** Records provided follows **

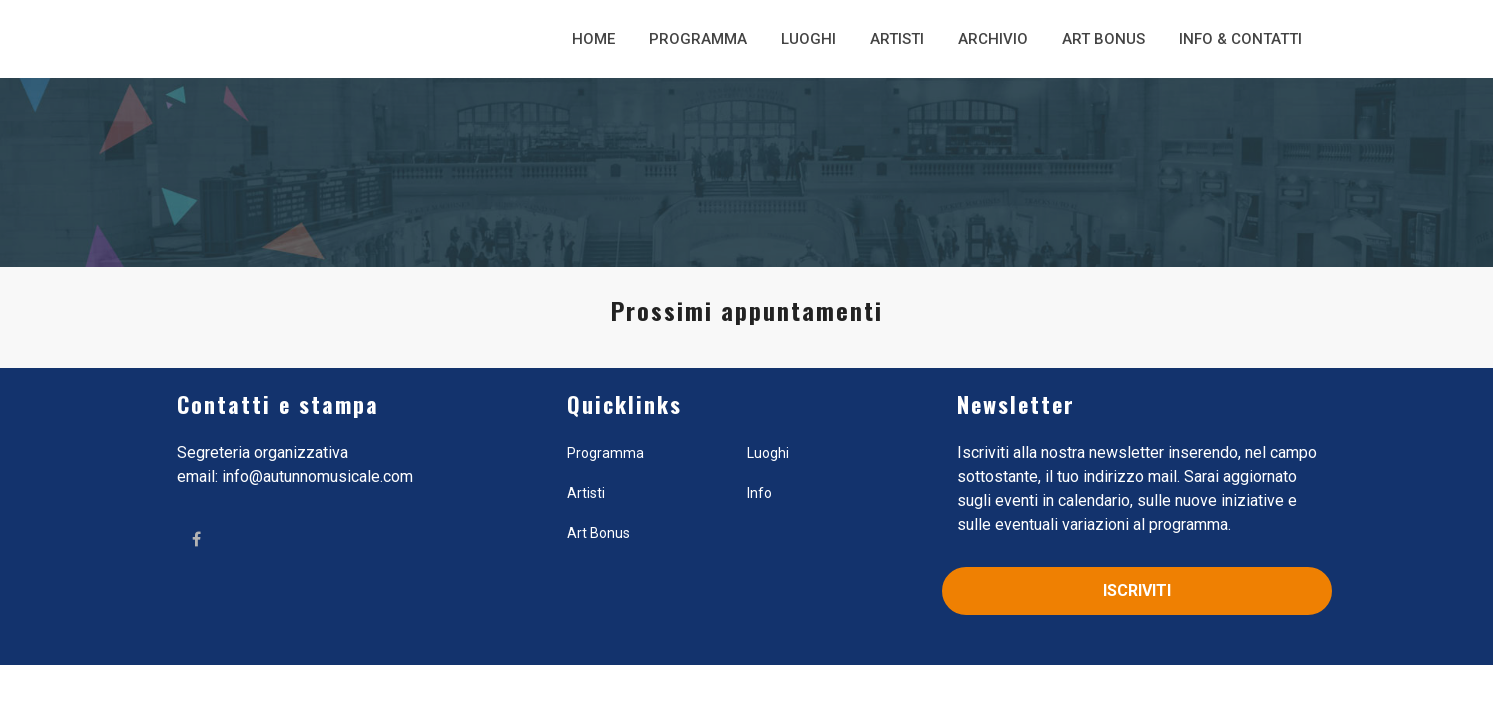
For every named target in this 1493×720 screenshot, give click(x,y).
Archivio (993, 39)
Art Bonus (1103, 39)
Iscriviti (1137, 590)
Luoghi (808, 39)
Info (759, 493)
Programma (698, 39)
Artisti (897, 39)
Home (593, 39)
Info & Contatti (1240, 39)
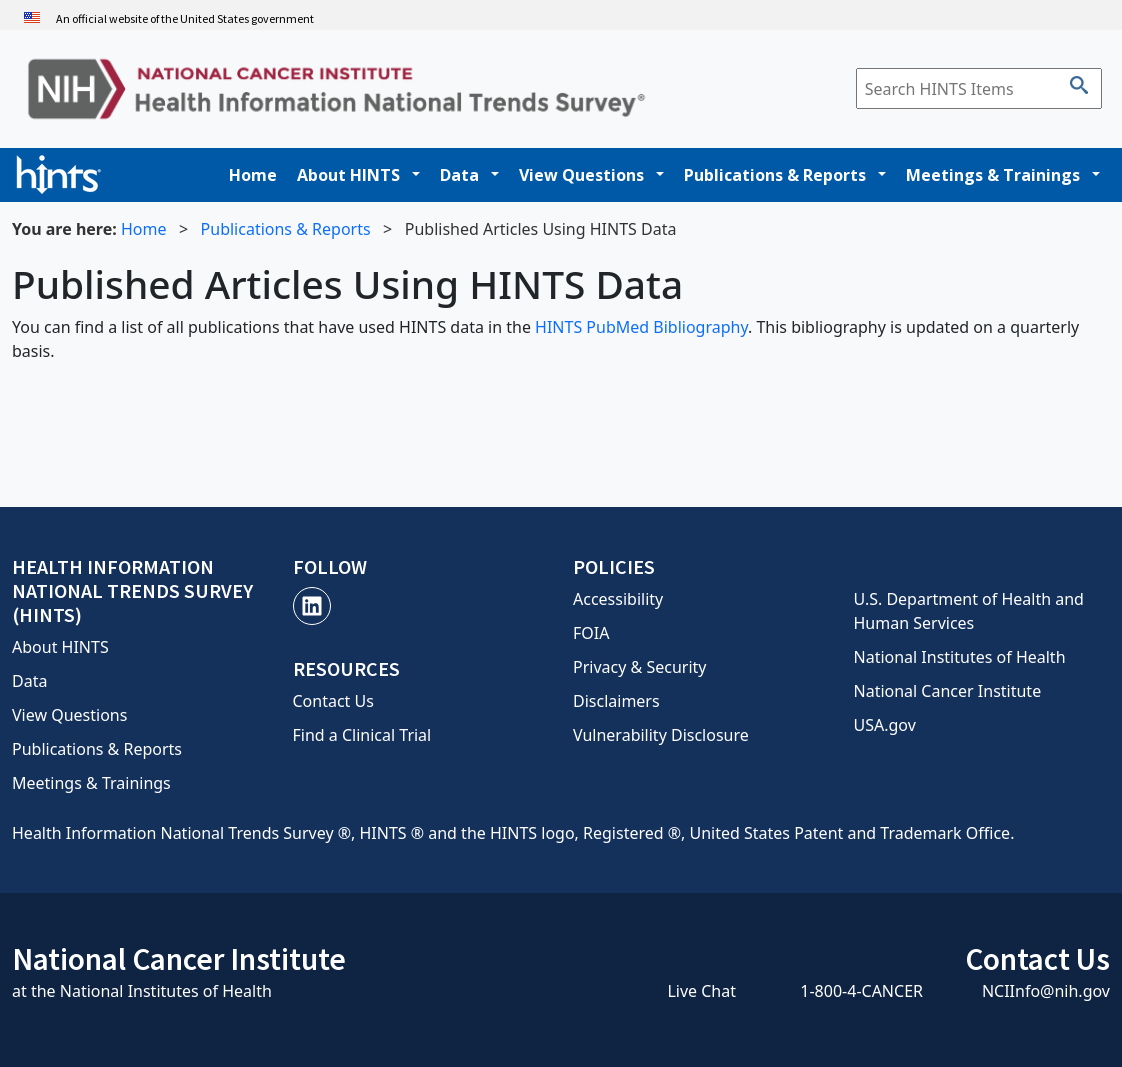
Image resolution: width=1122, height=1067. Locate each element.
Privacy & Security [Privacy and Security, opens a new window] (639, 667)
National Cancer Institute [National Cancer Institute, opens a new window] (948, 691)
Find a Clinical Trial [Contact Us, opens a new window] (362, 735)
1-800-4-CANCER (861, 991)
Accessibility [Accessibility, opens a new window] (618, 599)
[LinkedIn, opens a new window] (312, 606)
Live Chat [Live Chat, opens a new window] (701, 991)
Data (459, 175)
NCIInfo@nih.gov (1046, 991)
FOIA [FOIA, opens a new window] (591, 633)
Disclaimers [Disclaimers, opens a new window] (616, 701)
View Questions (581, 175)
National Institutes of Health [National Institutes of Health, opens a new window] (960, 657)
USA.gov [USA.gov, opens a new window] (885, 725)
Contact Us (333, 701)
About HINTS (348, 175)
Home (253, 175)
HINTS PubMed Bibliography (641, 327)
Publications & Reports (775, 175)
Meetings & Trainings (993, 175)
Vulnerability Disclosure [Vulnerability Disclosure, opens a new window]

** End of Records provided **
** Records provided follows **

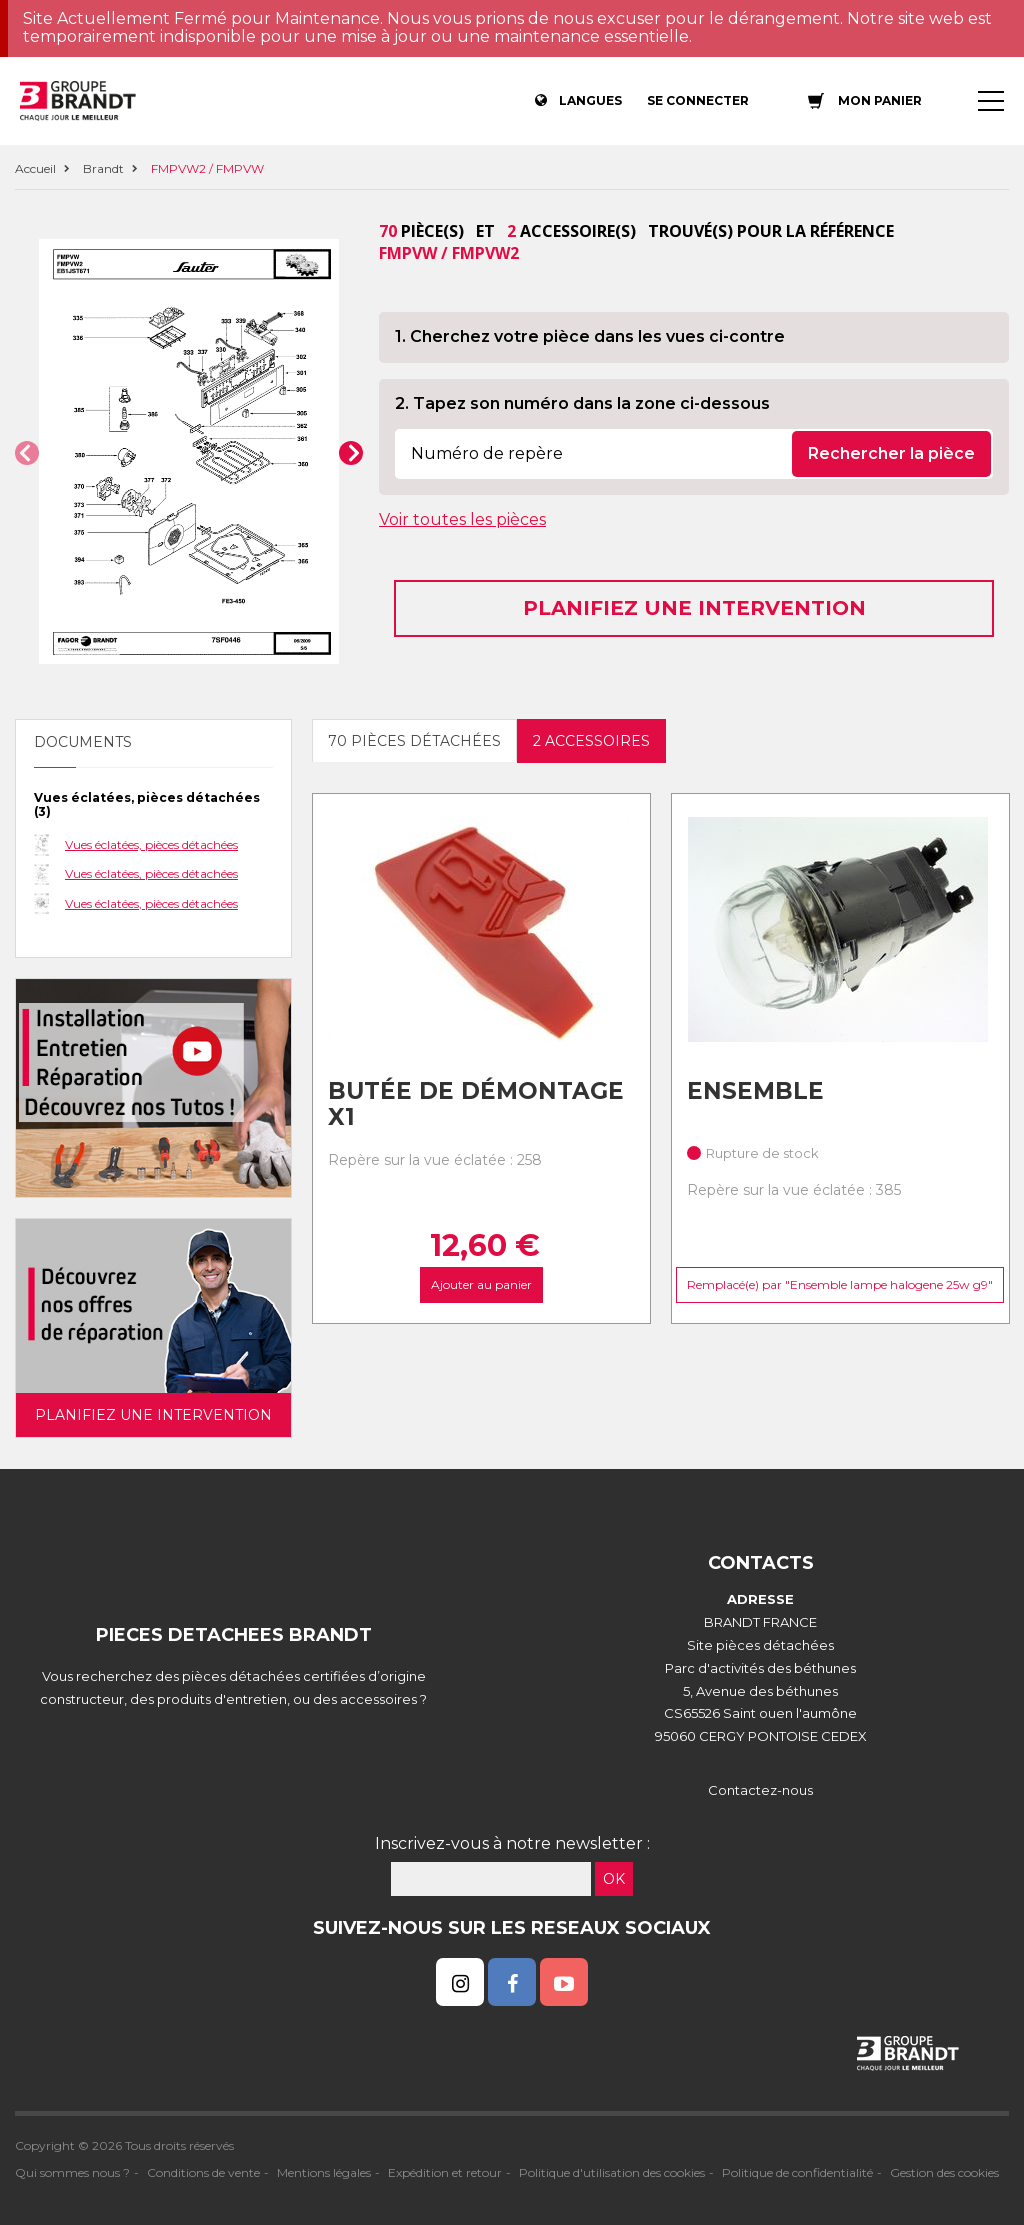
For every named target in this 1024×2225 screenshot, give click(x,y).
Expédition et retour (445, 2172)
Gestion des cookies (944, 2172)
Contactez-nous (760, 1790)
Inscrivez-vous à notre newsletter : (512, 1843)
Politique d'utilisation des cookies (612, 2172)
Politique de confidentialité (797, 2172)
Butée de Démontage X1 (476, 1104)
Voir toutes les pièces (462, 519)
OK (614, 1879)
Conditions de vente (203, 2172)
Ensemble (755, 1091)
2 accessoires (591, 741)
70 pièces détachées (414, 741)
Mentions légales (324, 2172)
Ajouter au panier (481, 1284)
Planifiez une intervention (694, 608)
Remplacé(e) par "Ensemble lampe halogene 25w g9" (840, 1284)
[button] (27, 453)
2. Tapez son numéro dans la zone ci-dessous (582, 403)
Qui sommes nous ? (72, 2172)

** End of Records provided **

# Task item
How many lines of the material contain the string "Politique"? Answer with that number alone.

# Written answer
2